Um ein neuerliches Chaos im Flugverkehr zu verhindern, will die Lufthansa Tausende neue Mitarbeiter in Europa einstellen. Damit geht sie eins von vielen Problemen der schnell wachsenden Branche an. Mehr Personal, Infrastruktur, engmaschige Flugpläne - was muss 2019 besser laufen?

Von Brigitte Scholtes | 02.01.2019
    Ein Flugzeug der Lufthansa landet am 20.10.2014 am Flughafen in Frankfurt am Main (Hessen). Im Vordergrund ist eine Laterne zu sehen.
    Verspätungen, Ausfälle, Gepäckchaos - das war das Flugjahr 2018 (dpa / Fredrik von Erichsen)
    Die Branche wächst seit Jahren schneller als erwartet, und das bereite große Wachstumsschmerzen, sagt etwa Lufthansa-Chef Carsten Spohr: "Wenn der Sommer was Gutes hatte außer dem kommerziellen Erfolg, dann, dass wir alle in der Branche wach geworden sind: Flughäfen, Flugsicherung, Politik, Dienstleister, Hersteller und wir. Dass es anders werden muss, wenn wir in Europa weiterhin eine Rolle spielen wollen und unsere Kunden nicht durch mangelnde Qualität enttäuschen wollen."
    Konjunkturdelle könnte Chaos verhindern
    Wie das gehen könnte, das haben Politik und Branche auf dem Luftfahrtgipfel im Oktober diskutiert. Und nun müssten die Akteure ihre Hausaufgaben machen, sagt Eric Heymann, Analyst der Deutschen Bank: "Das fängt zum Beispiel damit an, dass Fluggesellschaften ihren Flugplan nicht mehr so eng getaktet aufstellen, so dass dort Umsteigezeiten ein bisschen großzügiger gewährt werden. Mehr Personal an den Flughäfen und bei den Sicherheitskontrollen ist etwas, was hier eine Rolle spielen kann. Und von der konjunkturellen Seite her dürfte das Wachstum im Jahr 2019 etwas geringer ausfallen.

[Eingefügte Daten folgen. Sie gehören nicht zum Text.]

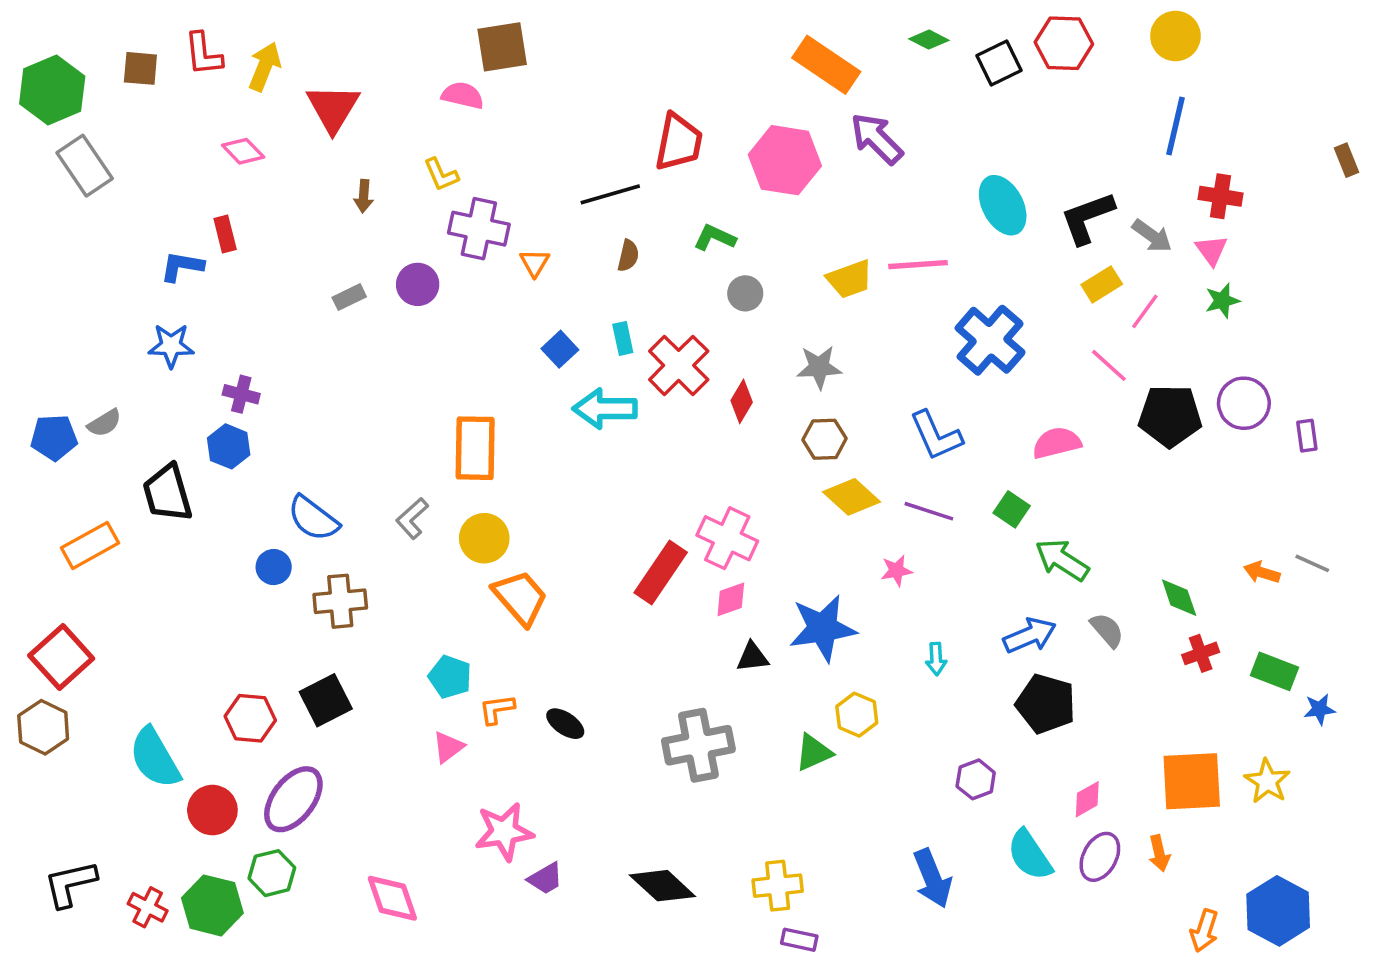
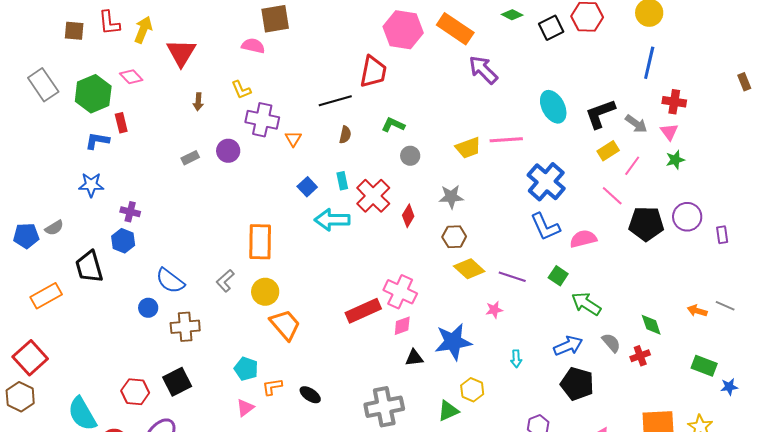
green hexagon: (52, 90) -> (93, 94), moved
pink hexagon: (785, 160) -> (403, 30), moved
blue L-shape: (936, 436) -> (545, 227), moved
red rectangle: (661, 572) -> (363, 311), turned 32
red cross: (1201, 653) -> (640, 356), moved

Das heißt, so chaotisch wie 2018 in der Hochsaison und im Sommer muss es nicht mehr werden."
    Bessere Infrastruktur, mehr Lotsen - geht das so schnell?
    Das Wachstum müsse vor allem "qualitativ" sein, meint Lufthansa-Chef Spohr. Denn die Infrastruktur am Boden und in der Luft hat nicht mitgehalten: Zum einen sind die Kontrollsysteme an vielen Flughäfen veraltet, zum anderen hapert es auch bei der Steuerung in der Luft. Bundesverkehrsminister Andreas Scheuer meint deshalb: "Es ist so, dass wir auch Notlagen haben, was beispielsweise die Lotsensituation betrifft. Wir gehen da massiv in die Ausbildung."
    Da werde sich aber kurzfristig nichts ändern, gibt sich Kristina Kelek, Sprecherin der Deutschen Flugsicherung skeptisch. "Das Problem dabei ist: Das geht nicht über Nacht. Wir brauchen also jetzt vielleicht drei, vier Jahre, bis wir die entsprechenden Fluglotsen rekrutiert haben, ausgebildet haben und sie fertig eingesetzt werden können an ihren Arbeitsplätzen."
    Brexit ein zusätzliches Risiko
    Der Airline-Verband IATA rechnet damit, dass 2019 weltweit 4,6 Milliarden Passagiere fliegen werden, das wären sechs Prozent mehr als 2018. In Europa könnte das Wachstum auch durch den Ende März anstehenden Brexit gebremst werden. Einen Notfallplan hat die EU für diesen Fall schon verabschiedet.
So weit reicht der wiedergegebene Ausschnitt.